| TASK REQUIREMENTS |
Which lines below contain the word "Színházban"? Copy each of them.
(DATA begins)
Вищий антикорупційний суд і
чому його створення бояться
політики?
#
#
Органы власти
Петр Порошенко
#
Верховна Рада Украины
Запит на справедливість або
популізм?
(DATA ends)
(DATA begins)
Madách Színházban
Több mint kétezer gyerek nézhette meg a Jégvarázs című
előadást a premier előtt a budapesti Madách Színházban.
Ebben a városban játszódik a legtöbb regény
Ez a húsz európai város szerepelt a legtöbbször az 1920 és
(DATA ends)
| TASK RESULT |
Madách Színházban
előadást a premier előtt a budapesti Madách Színházban.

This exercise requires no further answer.